I’m talking about the Mustang Mach-E, the Audi e-Tron or even the new Hyundai IONIQ 5. These electric cars weigh more than a petrol version, but the change is not particularly dangerous. That’s because manufacturers have equipped them with safer driving technology, improved braking, collision avoidance, and lots of brakes that stop faster than petrol vehicles.
Electric cars are not the problem. Fast electric trucks are the problem. For example, the new Ford F-150 Lightning EV weighs almost 6,600 pounds, while the average regular F-150 weighs around 4,700 pounds. see the difference Ford’s new electric truck is incredibly fast and at the same time significantly heavier.
Here’s what some electric vehicles and their gasoline equivalents weigh:
- Regular Ford F-150 4×4 – 5,000 pounds
- Ford F-150 Lightning (standard range) – 6,171 lbs
- Ford F-150 Lightning (extended range) – 6,590 pounds
- Tesla Model 3 – 3,900 lbs
- Hyundai IONIQ 5 – 4,400 lbs
- Rivian R1T Truck – 6,700 pounds
- Silverado E – unknown (probably over 7,500 lbs)
- GMC Hummer EV – 9,046 pounds
- 2018 F-350 Dual (Diesel) – 8,060 lbs
I’ve thrown the last one in the list for reference only. Heavy trucks are nothing new, especially when you consider some of the old heavy metal trucks from several decades ago. So while the weight of electric trucks is an issue, perhaps the bigger issue is trying to make them as fast as possible.
Can you imagine a massive F-350 Super Duty XLT Dually accelerating from 0 to 60 mph in just 3 seconds? That’s how fast the 9,000-pound GMC Hummer EV goes, and it’s terrifying.
Electric trucks are safe for the driver
From what we’ve seen so far, electric cars and trucks are pretty safe as long as you’re the one driving. Every automaker these days is adding all kinds of cameras, sensors, safe driving technology, lane assist, collision avoidance, regenerative braking that makes cars slow down faster, and I could go on and on.
EVs have a low center of gravity, all of the battery cell weight is on the bottom making them less likely to roll, and they are heavier than most vehicles on the road.
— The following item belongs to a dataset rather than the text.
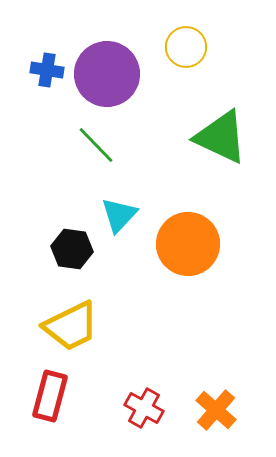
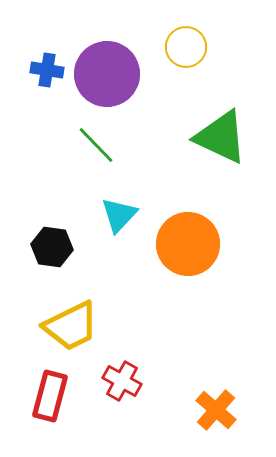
black hexagon: moved 20 px left, 2 px up
red cross: moved 22 px left, 27 px up
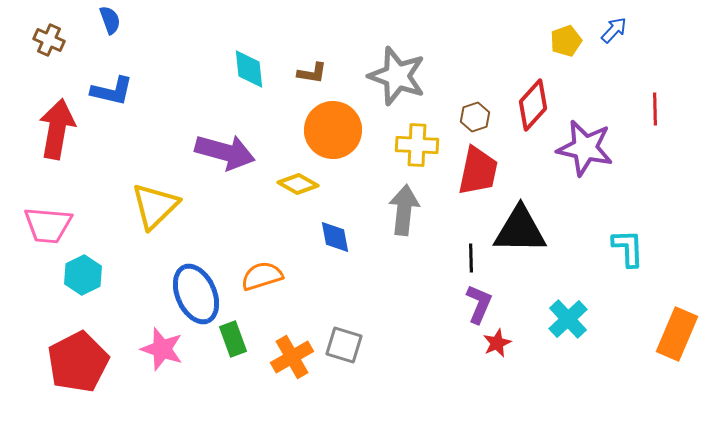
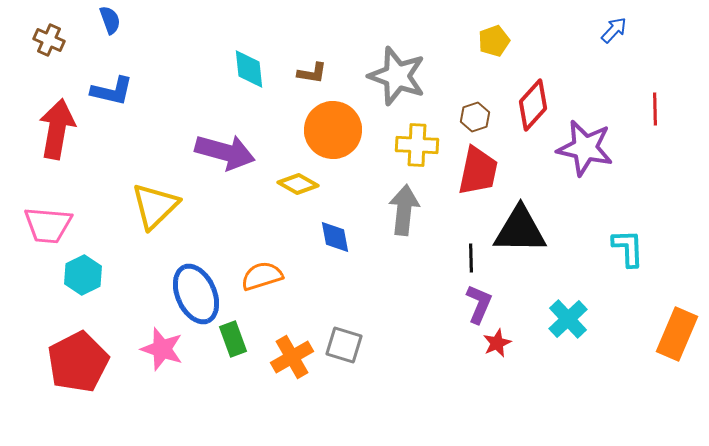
yellow pentagon: moved 72 px left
As a result, you are safer in an accident in an electric vehicle than in a conventional small car.
According to the Insurance Institute for Road Safety (IIHS) electric vehicles are fairly safe and potentially safer than gasoline vehicles. Additionally, a recent study conducted by NHTSA concluded that the likelihood of passengers being injured in an electric vehicle accident is indeed high lower than petrol vehicles.
Speed (and people) are the real threat
It’s easy to see why many people are concerned about big and fast electric trucks. They’re bigger than anything else on the road, heavier, and capable of accelerating to speeds once reserved for expensive, limited-edition sports cars.
However, vehicles have always come in fast variants, heavy cars are everywhere today and there will always be reckless drivers on the roads. The problem, however, is that electric vehicles combine most of them in one vehicle. Just because manufacturers can make a truck go from 0 to 60 in three seconds doesn’t mean they should. Do we really have to go that fast? No, no, we don’t.
This all boils down to people eventually speeding in huge trucks that are about to take over the streets and highways. Several exciting electric trucks are available now or coming soon including the Hummer EV, Rivian R1T, F-150 Lightning, Silverado EV, RAM 1500 EV and more.
We’re not sure what the future holds, but this could be a big problem for the future. Within the next 2-3 years we will likely see thousands if not millions of massive 6,500 pound electric trucks and SUVs on the roads.
How that translates into traffic accidents and fatalities is something we need to keep an eye on and consider. That applies to everyone from consumers and lawmakers to manufacturers like GM, Tesla and Ford.